April 29, 2010. Posted by johnf

XM Radio continues to confuse and intrigue me. More than 200 channels and they run the entire gamut.

The Eighties Channel can become the Opera Channel which becomes the Blue Collar Comedy Channel.

And there’s everything in between – my iPod must be getting jealous because it hasn’t been riding in the car with me for about two weeks. In fact, there’s a fine layer of dust on it. Sorry, but right now this is like being in a candy shop.

Sure, there are some days when the Bluegrass Channel really grates on my nerves, but then again, a few clicks down the line there’s CNN News and Boneyard, with plenty of heavy metal – they recently played ZZ Top which is about as heavy metal as Lawrence Welk.

The Smith & Wesson Hammer

April 28, 2010. Posted by johnf

I recently sat down with a colleague who specializes in social media marketing. As the conversation developed, we agreed that social media today is like the web was 10 years ago: everyone wants it, even though they don’t know what to do with it.

Kind of like buying a gun, not having any ammunition, and using it to hammer nails. A ridiculous waste of time and in the end, you’ve purchased an expensive hammer.

Companies continue to wrestle with social media, asking their marketing and communication people “Why don’t we have a Facebook page?” “Where’s our Twitter account?” “What about this LinkedIn?”

The marketing department scurries back to their lair, fires up the laptop and creates accounts on these and other platforms. Maybe post a few comments: “It’s a lovely day.” “I bought coffee from an overpriced chain.” “My pants are on fire.” “I have no mouth and I must scream.”

Scintillating, isn’t it?

Those pages will drift along, like ghost ships, springing to life whenever the CEO, CFO, COO or another important person sees their teenage son on Facebook and demands that something be posted.

Social media plays a vital role in many businesses, but these tools must be integrated into the marketing and communications plan before they’re used. Companies need to determine which platform they should use, how it can be incorporated into their business plan, and then execute.

So before you visit the gun shop to pick out  bright and shiny hammer, break out the marketing plan and use it to plan.

The NFL’s Marketing Triumph

April 22, 2010. Posted by johnf

When you were growing up, what was more fun: choosing people to be on your kickball team or playing the game?

Flash forward 40 years and the NFL has made its draft a prime time event and garnered loads of free marketing, advertising, blog entries, buzz, whatever you want to call it. And after all of the analysis and hype, it’s basically people choosing guys to be on their teams.
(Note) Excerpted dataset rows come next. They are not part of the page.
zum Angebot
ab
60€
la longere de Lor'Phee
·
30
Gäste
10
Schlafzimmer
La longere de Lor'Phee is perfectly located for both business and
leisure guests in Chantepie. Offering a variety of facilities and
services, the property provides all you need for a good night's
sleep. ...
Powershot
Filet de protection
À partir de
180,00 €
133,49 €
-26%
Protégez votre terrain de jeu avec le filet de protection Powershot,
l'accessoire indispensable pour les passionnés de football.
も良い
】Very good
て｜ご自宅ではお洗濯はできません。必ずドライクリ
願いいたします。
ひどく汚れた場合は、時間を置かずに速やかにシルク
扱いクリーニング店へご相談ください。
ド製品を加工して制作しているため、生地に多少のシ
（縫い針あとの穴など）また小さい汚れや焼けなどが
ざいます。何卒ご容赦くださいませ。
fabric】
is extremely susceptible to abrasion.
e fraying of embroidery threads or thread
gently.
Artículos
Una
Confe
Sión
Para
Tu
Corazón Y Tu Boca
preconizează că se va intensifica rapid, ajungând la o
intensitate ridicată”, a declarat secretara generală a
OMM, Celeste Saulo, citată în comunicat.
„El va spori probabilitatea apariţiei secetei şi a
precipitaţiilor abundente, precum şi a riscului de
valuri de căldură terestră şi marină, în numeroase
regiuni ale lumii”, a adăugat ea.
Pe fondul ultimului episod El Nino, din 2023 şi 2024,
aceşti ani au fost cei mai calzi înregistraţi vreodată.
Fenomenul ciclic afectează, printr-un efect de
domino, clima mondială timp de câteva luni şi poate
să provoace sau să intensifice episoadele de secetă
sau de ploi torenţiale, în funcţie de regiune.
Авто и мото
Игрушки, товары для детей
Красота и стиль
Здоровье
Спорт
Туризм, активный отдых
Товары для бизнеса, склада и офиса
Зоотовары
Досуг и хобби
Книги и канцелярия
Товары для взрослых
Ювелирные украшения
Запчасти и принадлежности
There is no other draft that creates this kind of excitement and upheaval. The other major sports’ drafts barely cause a blip on the media’s radar.

Credit the NFL for building this mundane activity into what it is. The sport is a hot commodity and the brand continues to be one of the top 5 in the country, despite the fact that the players continually try to damage it with their off field actions.

I have to run, my BlackBerry is exploding with texts about the next pick.

Lepers, Roller Coasters & Learning

April 20, 2010. Posted by johnf


Working for one company for an extended period of time is always beneficial. Pay increases, perks and seniority are all fine things, and a steady job can provide you with an excellent feeling of comfort and familiarity, but it can reduce your contact with “the outside world.”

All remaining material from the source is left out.